(Stored data entries)
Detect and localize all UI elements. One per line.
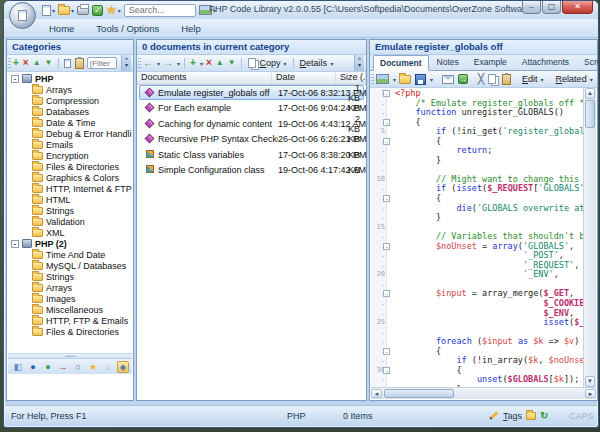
fold-icon[interactable]: -	[383, 195, 390, 202]
tree-item[interactable]: Validation	[8, 216, 132, 227]
column-date[interactable]: Date	[272, 72, 336, 84]
tab-document[interactable]: Document	[373, 55, 429, 71]
tree-item[interactable]: Strings	[8, 205, 132, 216]
shortcut-icon[interactable]: ◧	[12, 362, 24, 372]
details-button[interactable]: Details▾	[298, 58, 336, 68]
tree-item[interactable]: Files & Directories	[8, 161, 132, 172]
tree-item[interactable]: Time And Date	[8, 249, 132, 260]
fold-icon[interactable]: -	[383, 90, 390, 97]
tree-item[interactable]: Databases	[8, 106, 132, 117]
fold-icon[interactable]: -	[383, 367, 390, 374]
tree-item[interactable]: Files & Directories	[8, 326, 132, 337]
close-button[interactable]: ✕	[562, 1, 593, 14]
tab-notes[interactable]: Notes	[430, 54, 466, 70]
move-up-button[interactable]: ▲	[32, 57, 42, 69]
cut-button[interactable]: ╳	[477, 74, 485, 84]
rename-button[interactable]	[63, 59, 72, 68]
code-editor[interactable]: 1-<?php. /* Emulate register_globals off…	[371, 88, 596, 387]
tree-item[interactable]: Emails	[8, 139, 132, 150]
zoom-icon[interactable]: ◌	[102, 362, 114, 372]
tree-item[interactable]: Encryption	[8, 150, 132, 161]
import-button[interactable]: ✓	[92, 4, 103, 17]
vertical-scrollbar[interactable]: ▲ ▼	[583, 88, 596, 387]
tab-screenshots[interactable]: Screenshots	[577, 54, 599, 70]
edit-button[interactable]: Edit▾	[520, 74, 546, 84]
search-icon[interactable]: ○	[72, 362, 84, 372]
related-button[interactable]: Related▾	[554, 74, 595, 84]
tree-item[interactable]: Debug & Error Handling	[8, 128, 132, 139]
back-button[interactable]: ←	[142, 57, 154, 69]
delete-category-button[interactable]: ×	[22, 57, 30, 69]
tree-item[interactable]: XML	[8, 227, 132, 238]
table-row[interactable]: Caching for dynamic content19-Oct-06 4:4…	[137, 116, 366, 132]
collapse-icon[interactable]: -	[11, 240, 19, 248]
copy-button[interactable]	[487, 74, 499, 84]
menu-item-home[interactable]: Home	[40, 21, 83, 36]
maximize-button[interactable]: ▢	[542, 1, 561, 14]
tree-item[interactable]: Miscellaneous	[8, 304, 132, 315]
table-row[interactable]: Recursive PHP Syntax Checker26-Oct-06 6:…	[137, 132, 366, 148]
scroll-thumb[interactable]	[585, 100, 595, 128]
open-button[interactable]	[398, 75, 412, 84]
open-button[interactable]: ▾	[58, 4, 74, 17]
tags-button[interactable]: Tags	[503, 411, 522, 421]
save-button[interactable]	[414, 74, 427, 85]
paste-button[interactable]	[74, 58, 85, 69]
tree-item[interactable]: Date & Time	[8, 117, 132, 128]
forward-button[interactable]: →	[162, 57, 174, 69]
tree-item[interactable]: HTTP, Internet & FTP	[8, 183, 132, 194]
search-input[interactable]	[124, 4, 196, 17]
tree-item[interactable]: Arrays	[8, 84, 132, 95]
scroll-left-icon[interactable]: ◄	[371, 389, 382, 398]
table-row[interactable]: Static Class variables17-Oct-06 8:38:20 …	[137, 147, 366, 163]
tree-item[interactable]: HTTP, FTP & Emails	[8, 315, 132, 326]
print-button[interactable]	[77, 4, 89, 17]
delete-document-button[interactable]: ×	[205, 57, 213, 69]
copy-button[interactable]: Copy▾	[246, 58, 289, 68]
tab-example[interactable]: Example	[467, 54, 514, 70]
new-document-button[interactable]: ▾	[42, 4, 55, 17]
tree-item[interactable]: Graphics & Colors	[8, 172, 132, 183]
move-down-button[interactable]: ▼	[227, 57, 237, 69]
move-up-button[interactable]: ▲	[215, 57, 225, 69]
filter-input[interactable]	[87, 57, 117, 69]
export-button[interactable]: →	[457, 74, 469, 84]
categories-icon[interactable]: ◈	[117, 361, 129, 373]
tree-root-item[interactable]: -PHP	[8, 73, 132, 84]
table-row[interactable]: For Each example17-Oct-06 9:04:24 PMKB	[137, 101, 366, 117]
globe-icon[interactable]: ●	[42, 362, 54, 372]
orb-icon[interactable]: ●	[27, 362, 39, 372]
tree-item[interactable]: Strings	[8, 271, 132, 282]
scroll-down-icon[interactable]: ▼	[585, 376, 595, 387]
add-category-button[interactable]: +	[12, 57, 20, 69]
tab-attachments[interactable]: Attachments	[515, 54, 576, 70]
tree-item[interactable]: MySQL / Databases	[8, 260, 132, 271]
fold-icon[interactable]: -	[383, 290, 390, 297]
toolbar-overflow-button[interactable]: »▾	[121, 55, 131, 71]
column-documents[interactable]: Documents	[137, 72, 272, 84]
fold-icon[interactable]: -	[383, 138, 390, 145]
scroll-thumb[interactable]	[384, 389, 454, 398]
minimize-button[interactable]: –	[522, 1, 541, 14]
fold-icon[interactable]: -	[383, 119, 390, 126]
table-row[interactable]: Emulate register_globals off17-Oct-06 8:…	[137, 85, 366, 101]
refresh-icon[interactable]: ↻	[540, 410, 548, 421]
menu-item-help[interactable]: Help	[172, 21, 210, 36]
favorites-button[interactable]: ★▾	[106, 4, 121, 17]
scroll-up-icon[interactable]: ▲	[585, 88, 595, 99]
star-icon[interactable]: ★	[87, 362, 99, 372]
fold-icon[interactable]: -	[383, 243, 390, 250]
tree-item[interactable]: HTML	[8, 194, 132, 205]
table-row[interactable]: Simple Configuration class19-Oct-06 4:17…	[137, 163, 366, 179]
app-menu-orb[interactable]	[9, 2, 36, 29]
tree-item[interactable]: Arrays	[8, 282, 132, 293]
scroll-right-icon[interactable]: ►	[585, 389, 596, 398]
menu-item-tools-options[interactable]: Tools / Options	[87, 21, 168, 36]
add-document-button[interactable]: +	[189, 57, 197, 69]
paste-button[interactable]	[501, 74, 512, 85]
toolbar-overflow-button[interactable]: »▾	[597, 71, 599, 87]
tree-item[interactable]: Images	[8, 293, 132, 304]
horizontal-scrollbar[interactable]: ◄ ►	[371, 387, 596, 399]
view-mode-button[interactable]	[375, 74, 390, 84]
folder-icon[interactable]	[526, 412, 536, 420]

◆ Problem description
Every entry, word for word, should be given again; the pictures are not part of the copy.

◆ Answer space
Detect and localize all UI elements. One per line.
fold-icon[interactable]: -	[383, 195, 390, 202]
tree-item[interactable]: Validation	[8, 216, 132, 227]
column-date[interactable]: Date	[272, 72, 336, 84]
tab-document[interactable]: Document	[373, 55, 429, 71]
tree-item[interactable]: Strings	[8, 205, 132, 216]
shortcut-icon[interactable]: ◧	[12, 362, 24, 372]
details-button[interactable]: Details▾	[298, 58, 336, 68]
tree-item[interactable]: Files & Directories	[8, 161, 132, 172]
tree-item[interactable]: Time And Date	[8, 249, 132, 260]
fold-icon[interactable]: -	[383, 90, 390, 97]
tree-item[interactable]: Databases	[8, 106, 132, 117]
fold-icon[interactable]: -	[383, 367, 390, 374]
tree-item[interactable]: Files & Directories	[8, 326, 132, 337]
close-button[interactable]: ✕	[562, 1, 593, 14]
tab-notes[interactable]: Notes	[430, 54, 466, 70]
move-up-button[interactable]: ▲	[32, 57, 42, 69]
cut-button[interactable]: ╳	[477, 74, 485, 84]
rename-button[interactable]	[63, 59, 72, 68]
code-editor[interactable]: 1-<?php. /* Emulate register_globals off…	[371, 88, 596, 387]
tree-item[interactable]: Emails	[8, 139, 132, 150]
zoom-icon[interactable]: ◌	[102, 362, 114, 372]
tree-item[interactable]: Encryption	[8, 150, 132, 161]
import-button[interactable]: ✓	[92, 4, 103, 17]
vertical-scrollbar[interactable]: ▲ ▼	[583, 88, 596, 387]
tab-screenshots[interactable]: Screenshots	[577, 54, 599, 70]
edit-button[interactable]: Edit▾	[520, 74, 546, 84]
search-icon[interactable]: ○	[72, 362, 84, 372]
related-button[interactable]: Related▾	[554, 74, 595, 84]
tree-item[interactable]: Debug & Error Handling	[8, 128, 132, 139]
back-button[interactable]: ←	[142, 57, 154, 69]
delete-category-button[interactable]: ×	[22, 57, 30, 69]
tree-item[interactable]: XML	[8, 227, 132, 238]
table-row[interactable]: Caching for dynamic content19-Oct-06 4:4…	[137, 116, 366, 132]
collapse-icon[interactable]: -	[11, 240, 19, 248]
copy-button[interactable]	[487, 74, 499, 84]
menu-item-home[interactable]: Home	[40, 21, 83, 36]
maximize-button[interactable]: ▢	[542, 1, 561, 14]
tree-item[interactable]: Miscellaneous	[8, 304, 132, 315]
table-row[interactable]: Recursive PHP Syntax Checker26-Oct-06 6:…	[137, 132, 366, 148]
scroll-thumb[interactable]	[585, 100, 595, 128]
open-button[interactable]	[398, 75, 412, 84]
open-button[interactable]: ▾	[58, 4, 74, 17]
tags-button[interactable]: Tags	[503, 411, 522, 421]
save-button[interactable]	[414, 74, 427, 85]
paste-button[interactable]	[74, 58, 85, 69]
tree-item[interactable]: Date & Time	[8, 117, 132, 128]
forward-button[interactable]: →	[162, 57, 174, 69]
tree-item[interactable]: HTTP, Internet & FTP	[8, 183, 132, 194]
search-input[interactable]	[124, 4, 196, 17]
tree-item[interactable]: Arrays	[8, 84, 132, 95]
scroll-left-icon[interactable]: ◄	[371, 389, 382, 398]
table-row[interactable]: Static Class variables17-Oct-06 8:38:20 …	[137, 147, 366, 163]
tree-item[interactable]: HTTP, FTP & Emails	[8, 315, 132, 326]
print-button[interactable]	[77, 4, 89, 17]
delete-document-button[interactable]: ×	[205, 57, 213, 69]
copy-button[interactable]: Copy▾	[246, 58, 289, 68]
tab-example[interactable]: Example	[467, 54, 514, 70]
new-document-button[interactable]: ▾	[42, 4, 55, 17]
tree-item[interactable]: Graphics & Colors	[8, 172, 132, 183]
move-down-button[interactable]: ▼	[227, 57, 237, 69]
move-up-button[interactable]: ▲	[215, 57, 225, 69]
filter-input[interactable]	[87, 57, 117, 69]
export-button[interactable]: →	[457, 74, 469, 84]
categories-icon[interactable]: ◈	[117, 361, 129, 373]
tree-root-item[interactable]: -PHP	[8, 73, 132, 84]
table-row[interactable]: For Each example17-Oct-06 9:04:24 PMKB	[137, 101, 366, 117]
globe-icon[interactable]: ●	[42, 362, 54, 372]
orb-icon[interactable]: ●	[27, 362, 39, 372]
tree-item[interactable]: Strings	[8, 271, 132, 282]
scroll-down-icon[interactable]: ▼	[585, 376, 595, 387]
add-category-button[interactable]: +	[12, 57, 20, 69]
tab-attachments[interactable]: Attachments	[515, 54, 576, 70]
tree-item[interactable]: MySQL / Databases	[8, 260, 132, 271]
fold-icon[interactable]: -	[383, 290, 390, 297]
toolbar-overflow-button[interactable]: »▾	[121, 55, 131, 71]
column-documents[interactable]: Documents	[137, 72, 272, 84]
fold-icon[interactable]: -	[383, 138, 390, 145]
scroll-thumb[interactable]	[384, 389, 454, 398]
minimize-button[interactable]: –	[522, 1, 541, 14]
fold-icon[interactable]: -	[383, 119, 390, 126]
table-row[interactable]: Emulate register_globals off17-Oct-06 8:…	[137, 85, 366, 101]
refresh-icon[interactable]: ↻	[540, 410, 548, 421]
menu-item-help[interactable]: Help	[172, 21, 210, 36]
favorites-button[interactable]: ★▾	[106, 4, 121, 17]
scroll-up-icon[interactable]: ▲	[585, 88, 595, 99]
star-icon[interactable]: ★	[87, 362, 99, 372]
fold-icon[interactable]: -	[383, 243, 390, 250]
tree-item[interactable]: HTML	[8, 194, 132, 205]
table-row[interactable]: Simple Configuration class19-Oct-06 4:17…	[137, 163, 366, 179]
app-menu-orb[interactable]	[9, 2, 36, 29]
tree-item[interactable]: Arrays	[8, 282, 132, 293]
scroll-right-icon[interactable]: ►	[585, 389, 596, 398]
menu-item-tools-options[interactable]: Tools / Options	[87, 21, 168, 36]
add-document-button[interactable]: +	[189, 57, 197, 69]
paste-button[interactable]	[501, 74, 512, 85]
toolbar-overflow-button[interactable]: »▾	[597, 71, 599, 87]
tree-item[interactable]: Images	[8, 293, 132, 304]
horizontal-scrollbar[interactable]: ◄ ►	[371, 387, 596, 399]
view-mode-button[interactable]	[375, 74, 390, 84]
folder-icon[interactable]	[526, 412, 536, 420]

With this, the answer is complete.